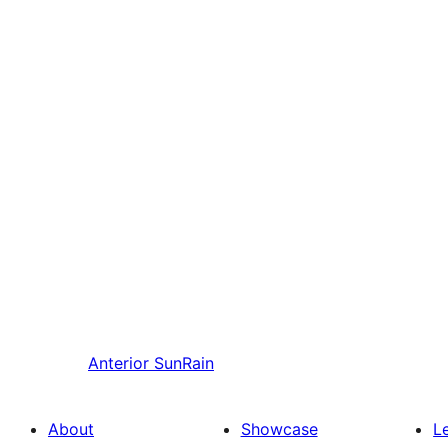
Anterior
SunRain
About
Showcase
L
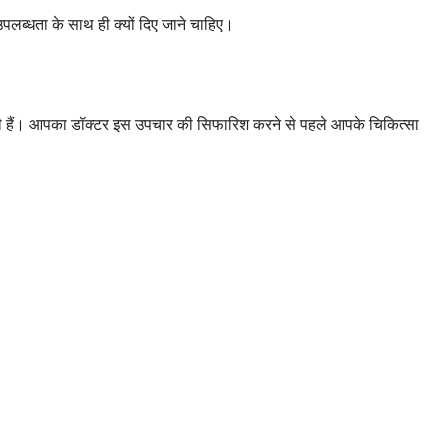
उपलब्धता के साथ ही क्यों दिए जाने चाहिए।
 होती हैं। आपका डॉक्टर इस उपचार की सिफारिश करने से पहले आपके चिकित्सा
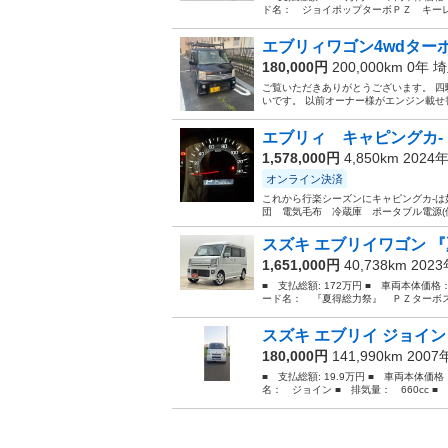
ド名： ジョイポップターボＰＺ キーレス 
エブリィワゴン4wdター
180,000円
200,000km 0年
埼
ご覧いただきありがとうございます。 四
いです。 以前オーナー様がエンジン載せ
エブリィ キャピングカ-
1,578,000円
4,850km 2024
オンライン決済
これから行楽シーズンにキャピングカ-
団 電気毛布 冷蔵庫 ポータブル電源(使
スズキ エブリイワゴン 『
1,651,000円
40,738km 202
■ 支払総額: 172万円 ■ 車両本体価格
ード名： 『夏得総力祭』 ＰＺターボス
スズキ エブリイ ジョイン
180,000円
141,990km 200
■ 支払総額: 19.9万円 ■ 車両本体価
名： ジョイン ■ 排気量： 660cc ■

Work required: With the images omitted, return the full material exactly.

Answer to the exercise:
Anterior
SunRain
About
Showcase
L
उपलब्धता के साथ ही क्यों दिए जाने चाहिए।
 होती हैं। आपका डॉक्टर इस उपचार की सिफारिश करने से पहले आपके चिकित्सा
ド名： ジョイポップターボＰＺ キーレス 
エブリィワゴン4wdター
180,000円
200,000km 0年
埼
ご覧いただきありがとうございます。 四
いです。 以前オーナー様がエンジン載せ
エブリィ キャピングカ-
1,578,000円
4,850km 2024
オンライン決済
これから行楽シーズンにキャピングカ-
団 電気毛布 冷蔵庫 ポータブル電源(使
スズキ エブリイワゴン 『
1,651,000円
40,738km 202
■ 支払総額: 172万円 ■ 車両本体価格
ード名： 『夏得総力祭』 ＰＺターボス
スズキ エブリイ ジョイン
180,000円
141,990km 200
■ 支払総額: 19.9万円 ■ 車両本体価
名： ジョイン ■ 排気量： 660cc ■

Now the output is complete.